• _Task description_
Your answer should be every line below that includes the word "consegna".

========

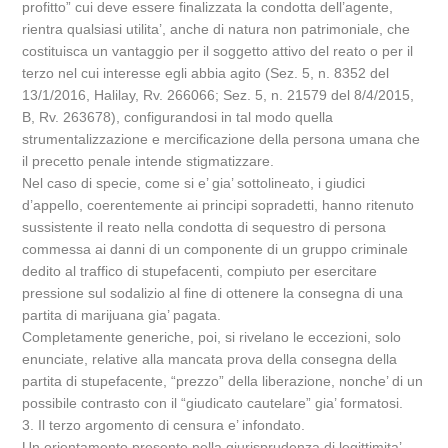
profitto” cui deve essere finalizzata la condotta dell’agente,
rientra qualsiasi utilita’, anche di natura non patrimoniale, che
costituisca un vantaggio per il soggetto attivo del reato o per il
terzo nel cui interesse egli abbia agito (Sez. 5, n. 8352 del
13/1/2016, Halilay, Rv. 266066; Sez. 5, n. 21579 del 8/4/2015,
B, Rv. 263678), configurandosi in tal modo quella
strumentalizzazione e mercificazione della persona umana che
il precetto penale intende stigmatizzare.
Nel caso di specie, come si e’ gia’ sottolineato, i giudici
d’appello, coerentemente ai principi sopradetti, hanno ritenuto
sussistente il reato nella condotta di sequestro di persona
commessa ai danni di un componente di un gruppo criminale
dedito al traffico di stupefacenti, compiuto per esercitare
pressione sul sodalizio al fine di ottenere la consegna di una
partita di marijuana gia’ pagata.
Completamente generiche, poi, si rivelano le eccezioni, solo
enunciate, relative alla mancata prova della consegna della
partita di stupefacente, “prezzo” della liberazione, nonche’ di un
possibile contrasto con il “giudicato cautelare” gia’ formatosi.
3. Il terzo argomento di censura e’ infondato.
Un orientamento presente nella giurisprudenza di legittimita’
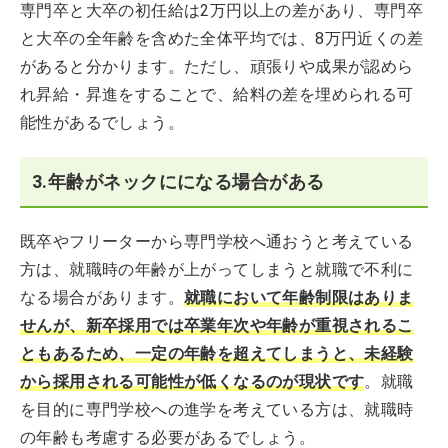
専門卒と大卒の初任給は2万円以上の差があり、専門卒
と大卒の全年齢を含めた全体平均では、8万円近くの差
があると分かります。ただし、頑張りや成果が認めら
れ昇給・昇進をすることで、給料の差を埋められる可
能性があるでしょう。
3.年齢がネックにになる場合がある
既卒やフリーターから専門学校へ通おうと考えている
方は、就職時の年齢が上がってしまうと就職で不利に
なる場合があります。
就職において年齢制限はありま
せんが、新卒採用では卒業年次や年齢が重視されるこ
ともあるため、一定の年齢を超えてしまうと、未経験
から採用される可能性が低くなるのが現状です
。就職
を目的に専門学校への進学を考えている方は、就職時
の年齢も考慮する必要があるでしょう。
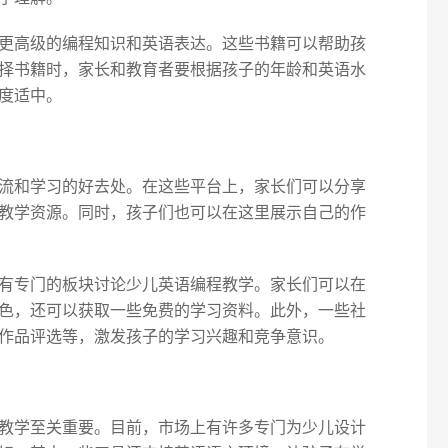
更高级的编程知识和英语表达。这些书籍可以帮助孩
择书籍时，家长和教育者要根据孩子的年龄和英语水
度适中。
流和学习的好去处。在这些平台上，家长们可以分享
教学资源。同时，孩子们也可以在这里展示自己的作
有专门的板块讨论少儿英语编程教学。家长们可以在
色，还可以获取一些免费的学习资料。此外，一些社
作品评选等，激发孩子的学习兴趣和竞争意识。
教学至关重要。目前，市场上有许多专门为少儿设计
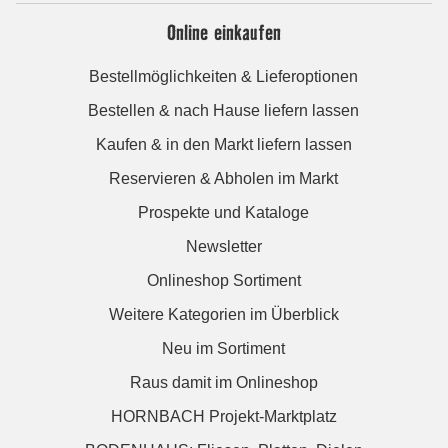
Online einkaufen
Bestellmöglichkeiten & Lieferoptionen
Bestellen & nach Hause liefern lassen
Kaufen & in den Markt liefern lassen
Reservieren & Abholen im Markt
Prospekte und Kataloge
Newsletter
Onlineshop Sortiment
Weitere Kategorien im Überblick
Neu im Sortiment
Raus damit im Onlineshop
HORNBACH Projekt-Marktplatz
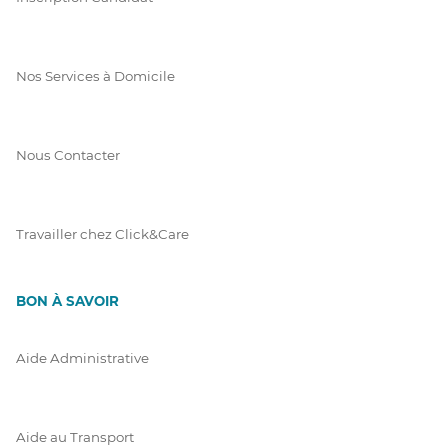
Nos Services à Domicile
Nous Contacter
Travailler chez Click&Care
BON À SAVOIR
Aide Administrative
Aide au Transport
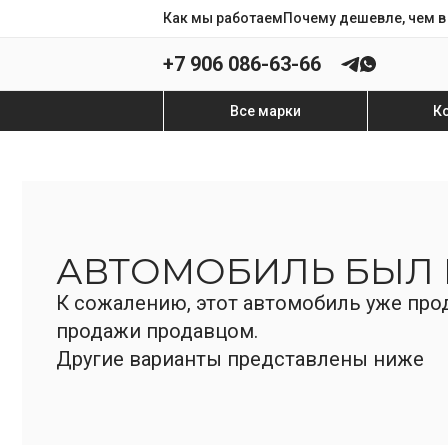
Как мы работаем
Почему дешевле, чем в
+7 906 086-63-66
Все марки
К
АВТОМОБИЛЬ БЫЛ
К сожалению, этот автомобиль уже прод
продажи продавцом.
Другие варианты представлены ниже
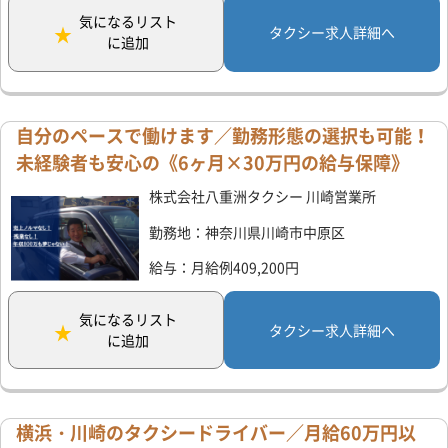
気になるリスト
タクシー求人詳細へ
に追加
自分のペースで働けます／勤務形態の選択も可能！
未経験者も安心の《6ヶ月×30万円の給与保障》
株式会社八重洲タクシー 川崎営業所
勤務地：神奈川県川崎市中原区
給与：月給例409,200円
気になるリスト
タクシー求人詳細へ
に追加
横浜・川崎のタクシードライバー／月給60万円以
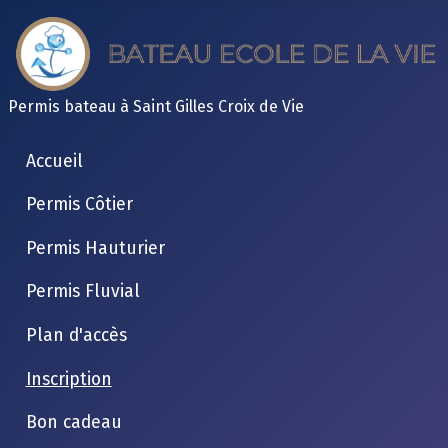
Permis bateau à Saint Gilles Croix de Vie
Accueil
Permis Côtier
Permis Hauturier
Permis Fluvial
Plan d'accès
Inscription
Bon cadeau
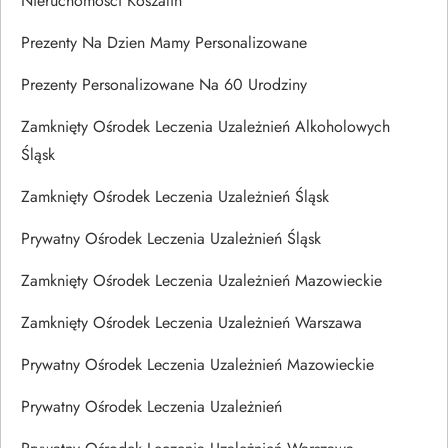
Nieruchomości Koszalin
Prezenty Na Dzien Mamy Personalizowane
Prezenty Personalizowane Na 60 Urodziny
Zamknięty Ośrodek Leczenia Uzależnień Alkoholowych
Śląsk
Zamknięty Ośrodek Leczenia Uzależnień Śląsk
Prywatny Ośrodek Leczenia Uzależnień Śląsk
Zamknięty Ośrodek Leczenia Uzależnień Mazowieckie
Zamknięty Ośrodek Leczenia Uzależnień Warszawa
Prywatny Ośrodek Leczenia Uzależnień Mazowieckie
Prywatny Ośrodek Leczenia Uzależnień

========

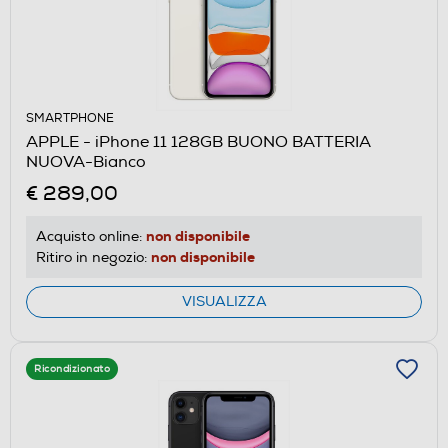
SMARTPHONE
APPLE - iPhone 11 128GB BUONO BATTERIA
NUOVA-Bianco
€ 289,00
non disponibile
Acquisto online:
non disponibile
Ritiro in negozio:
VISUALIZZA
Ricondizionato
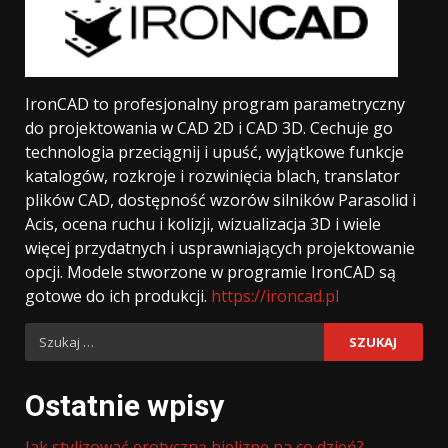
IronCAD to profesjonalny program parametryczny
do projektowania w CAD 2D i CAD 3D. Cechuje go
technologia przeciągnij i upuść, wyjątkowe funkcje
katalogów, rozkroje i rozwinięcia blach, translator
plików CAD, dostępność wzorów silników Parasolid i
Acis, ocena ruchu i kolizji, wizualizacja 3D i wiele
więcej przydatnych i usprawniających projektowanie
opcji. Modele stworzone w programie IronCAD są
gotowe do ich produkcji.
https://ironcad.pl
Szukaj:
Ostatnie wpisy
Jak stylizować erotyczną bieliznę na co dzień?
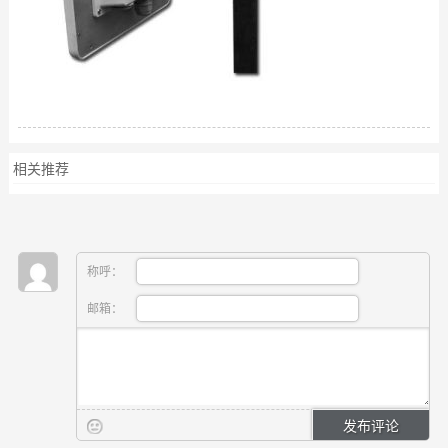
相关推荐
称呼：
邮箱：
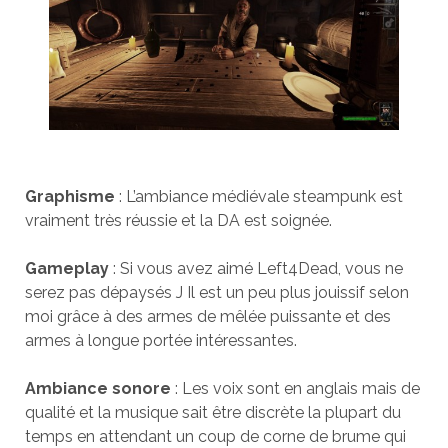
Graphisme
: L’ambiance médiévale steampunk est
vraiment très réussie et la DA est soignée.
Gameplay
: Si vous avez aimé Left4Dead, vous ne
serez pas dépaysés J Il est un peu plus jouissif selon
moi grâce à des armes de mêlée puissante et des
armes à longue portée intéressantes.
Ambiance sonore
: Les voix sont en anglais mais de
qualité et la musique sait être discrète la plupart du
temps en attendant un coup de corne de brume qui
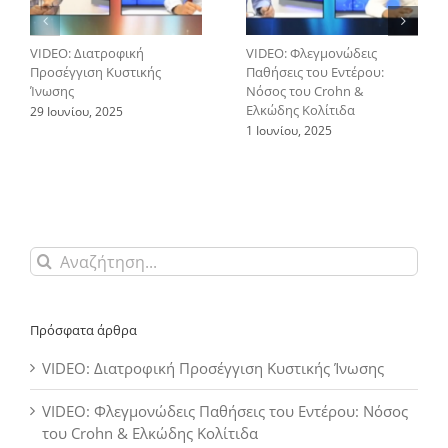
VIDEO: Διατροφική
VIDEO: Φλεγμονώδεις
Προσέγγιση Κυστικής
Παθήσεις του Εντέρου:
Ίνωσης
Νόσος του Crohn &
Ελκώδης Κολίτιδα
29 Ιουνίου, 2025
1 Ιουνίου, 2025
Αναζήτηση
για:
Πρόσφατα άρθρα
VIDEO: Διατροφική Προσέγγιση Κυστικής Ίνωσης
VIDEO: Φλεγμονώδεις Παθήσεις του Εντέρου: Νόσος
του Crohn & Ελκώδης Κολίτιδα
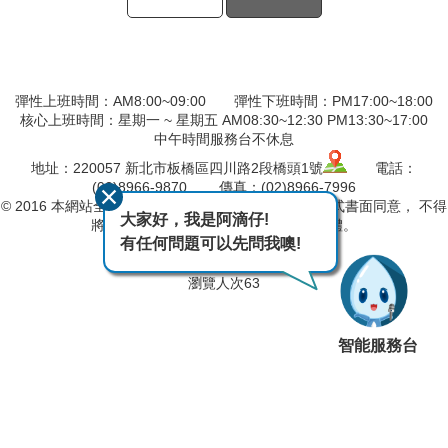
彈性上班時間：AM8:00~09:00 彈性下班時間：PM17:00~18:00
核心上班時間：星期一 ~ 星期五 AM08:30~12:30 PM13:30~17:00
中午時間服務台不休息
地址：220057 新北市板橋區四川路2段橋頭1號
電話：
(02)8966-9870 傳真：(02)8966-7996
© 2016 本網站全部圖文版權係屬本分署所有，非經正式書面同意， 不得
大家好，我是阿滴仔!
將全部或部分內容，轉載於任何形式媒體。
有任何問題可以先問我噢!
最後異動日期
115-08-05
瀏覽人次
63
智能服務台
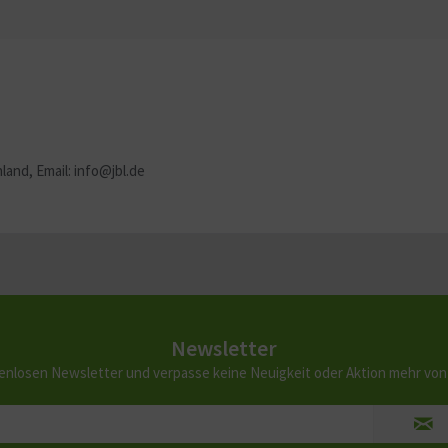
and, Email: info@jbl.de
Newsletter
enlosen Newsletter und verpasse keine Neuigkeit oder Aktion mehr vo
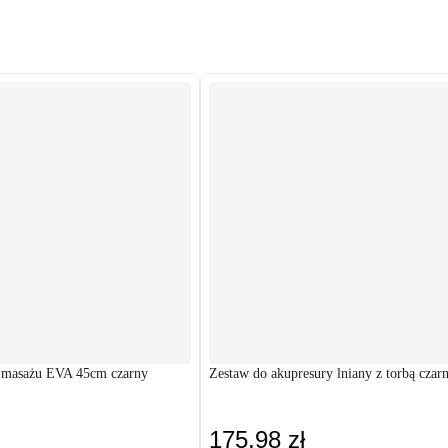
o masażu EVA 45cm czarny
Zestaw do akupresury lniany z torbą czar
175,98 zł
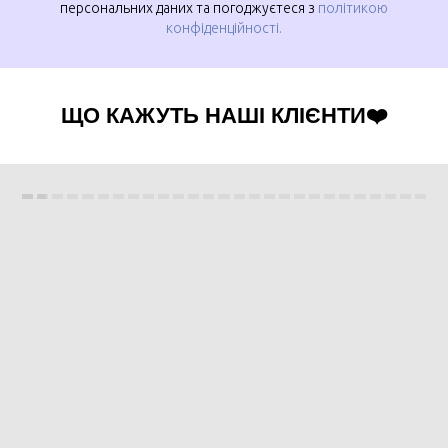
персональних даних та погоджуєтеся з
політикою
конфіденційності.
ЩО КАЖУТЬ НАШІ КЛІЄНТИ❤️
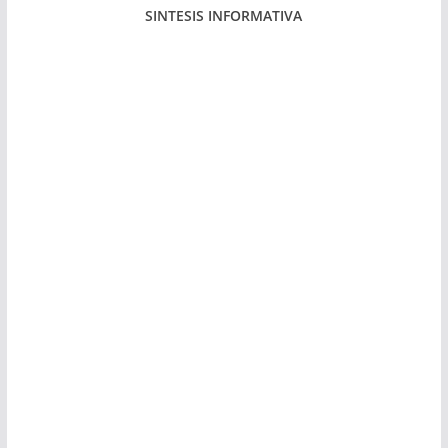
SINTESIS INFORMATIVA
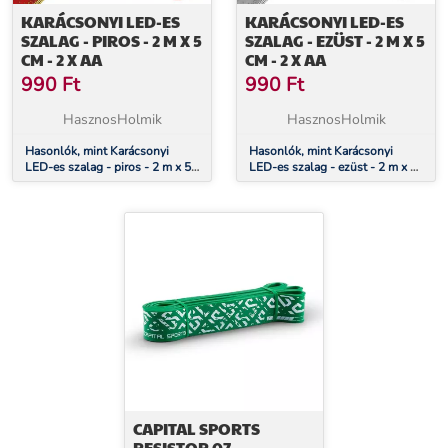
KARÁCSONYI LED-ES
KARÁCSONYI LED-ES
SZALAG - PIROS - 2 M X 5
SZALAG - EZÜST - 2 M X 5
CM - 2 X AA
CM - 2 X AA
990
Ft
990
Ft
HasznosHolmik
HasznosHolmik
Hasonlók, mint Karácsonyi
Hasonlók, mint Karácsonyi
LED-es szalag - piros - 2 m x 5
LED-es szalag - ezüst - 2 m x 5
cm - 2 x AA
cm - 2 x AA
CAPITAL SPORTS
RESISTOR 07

========

• _Result_
pressione sul sodalizio al fine di ottenere la consegna di una
enunciate, relative alla mancata prova della consegna della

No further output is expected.